I wonder often why in the hell there is this awful desire to record things and write things down. Or type things in. I mean, I will drink myself silly just to let things out. Why is that? Do you feel this way? Like the night is a shortening chapter on the shortest blinking screen ever? Like if you don’t get things down now, you may never and this is all you were intended for? Sounds pretentious or just plain stupid, I don’t know, but it is what it is. Writing things is like putting up a cell wall. You write to surrender but also to be arrested, judged and ultimately, hung.

6.01.2009

two years.

The house was quiet after mommy left for work and you were asleep. The upstairs hallway was cool and bright from the morning sun. I opened your door subtly as I usually do in the morning when I think you may still be sleeping. Though the doorknob sticks and squeaks as it turns back. You do not wake, still. You have always been a good sleeper.

You were on your left side. You’ve outgrown your brown blanket, the one that you’ve grown attached to since you first came home with us. The blanket you refer to as “bankit.” You’ll ask for it once again when I lift you from your bed to change you. I’ll place it on my shoulder for you to lay your head on for a moment before I’ll put it back into your bed.

As you’ve grown, I’ve started to see a lot of your mother in your face and expression. The way you roll your eyes, your patent laugh, your precocious, unassuming determination. I see her in the way you say “no.” I feel her hand in yours as we walk down the stairs together.

It’s in the few times that I observe you sleeping that I see part of me in you. I see it in how you sleep, sprawled out with your feet out from underneath the blankets. Your right arm up and left arm back. Even your sleeping scent is familiar to me.

I remember the first time I met you; you were in that hospital room all by yourself. You had those gadgets linked up to you, beeping screens monitoring your unique anatomy. God gave you a heart like no other is what I used to tell you when you were still inside mommy. It was a bright sunny day like today. The window in the room allowed a lot of light into the room. You lay on the bed, your name written out in colored markers above you, new and hallucinatory. I approached your bed station with a sense of fear. I remember wishing mommy was able to meet you too with me right now. I still wish for that sometimes when I think back on those first few days of you.

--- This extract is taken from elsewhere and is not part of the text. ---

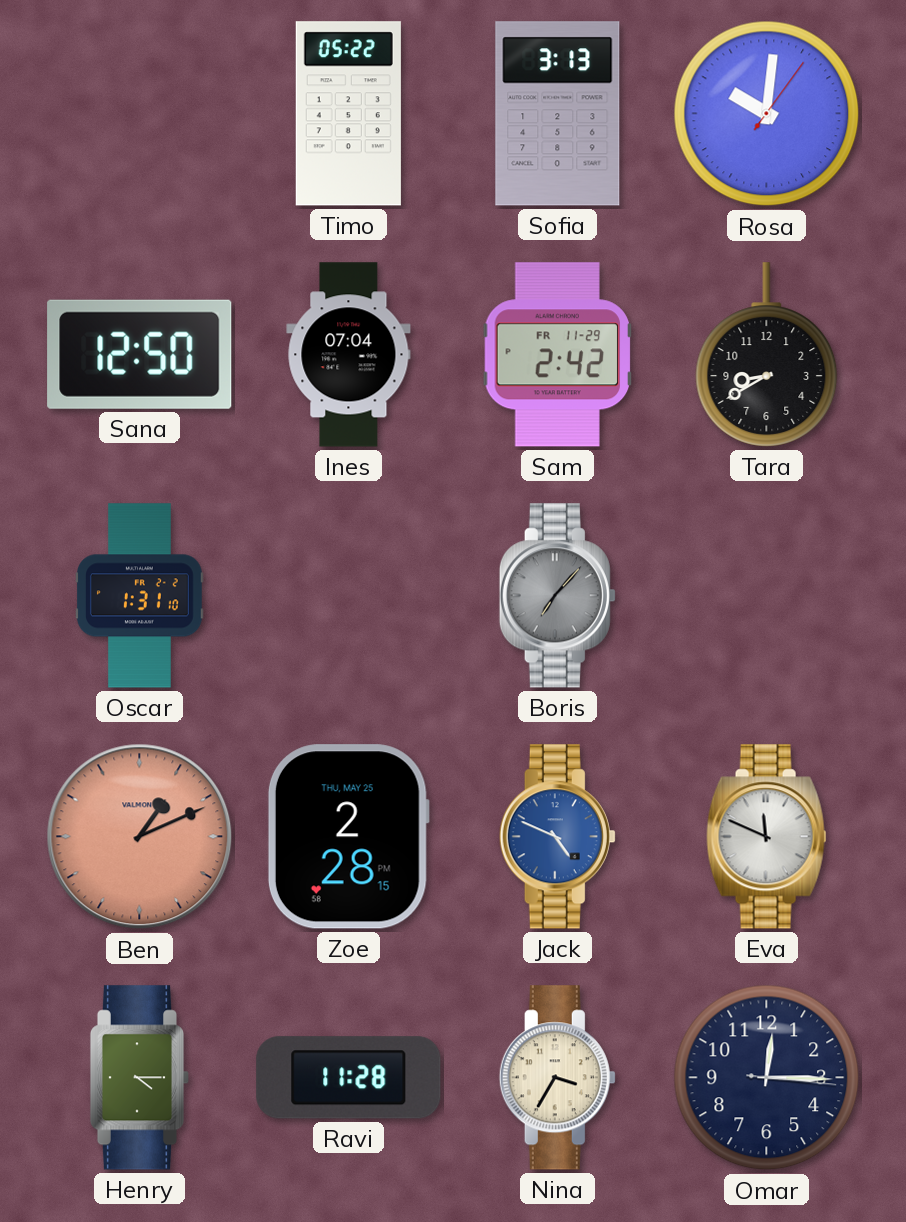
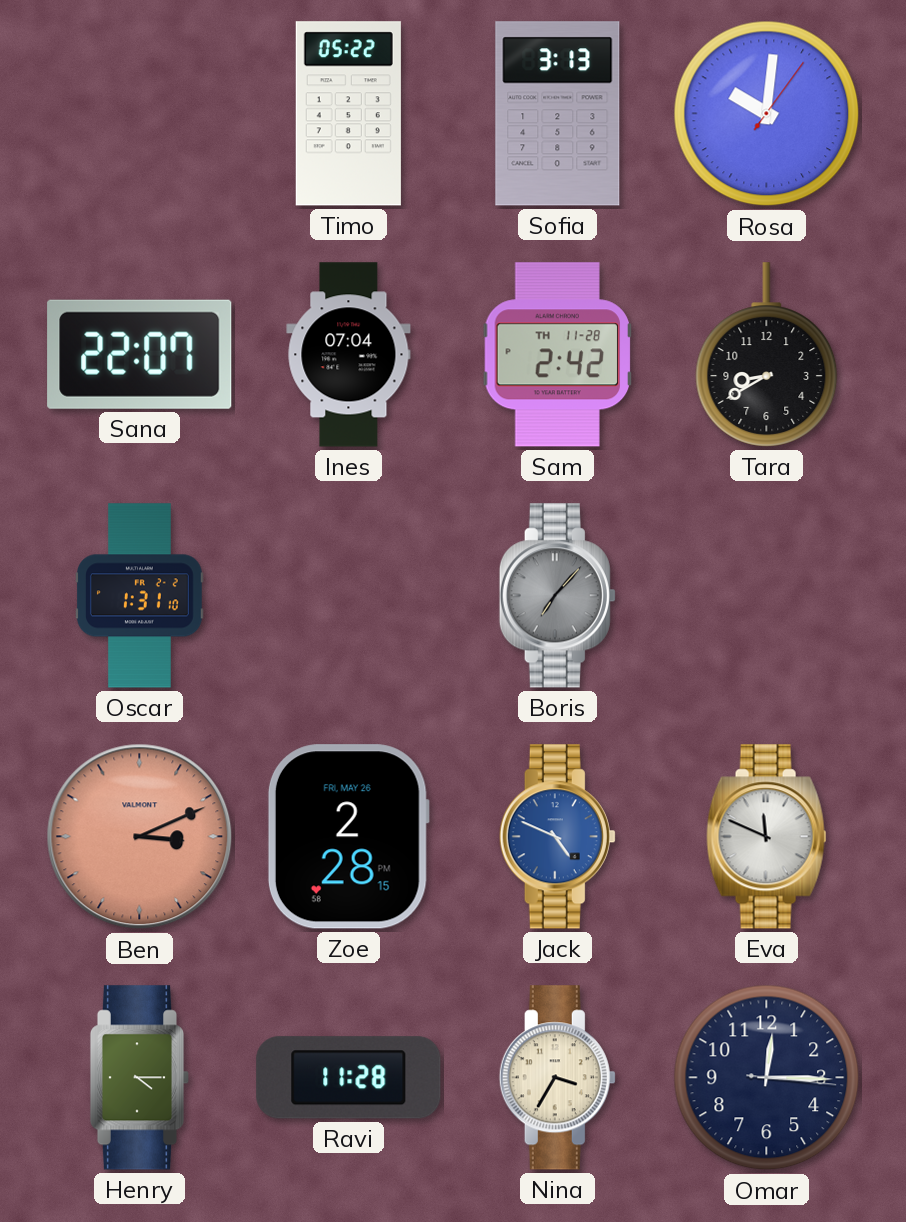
Sana: 12:50 -> 22:07
Sam date: FR 11-29 -> TH 11-28
Ben: 1:11 -> 3:11
Zoe date: THU, MAY 25 -> FRI, MAY 26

I held your tiny hand knowing that that would be the only time I would see you as you first were. I remember touching your chest and head. Your tiny fingers so incredibly tiny around my finger. Your sleepy breathing like feathery whispers. Your head conical. Is this my son? I remember the ultimate, simultaneous rush of disbelief and certainty. That you were here with me now, in plain view. After months of anxious deliberation and trepidation you were here. All I wanted was to hold you and bring you to mommy. How amazing it was to have you here with us finally.

You turn two today. You know now how to say two when I ask you your age. The bunny ears raised from your fingers, you exclaim toooo! as I prepare your breakfast. I don’t know how we got here so quickly when in many ways, I think we are still sitting there with you in that hospital. Waiting for the news you will be released and joined with us. You are and I remember this now. Yes, Sullivan, that’s right. Two.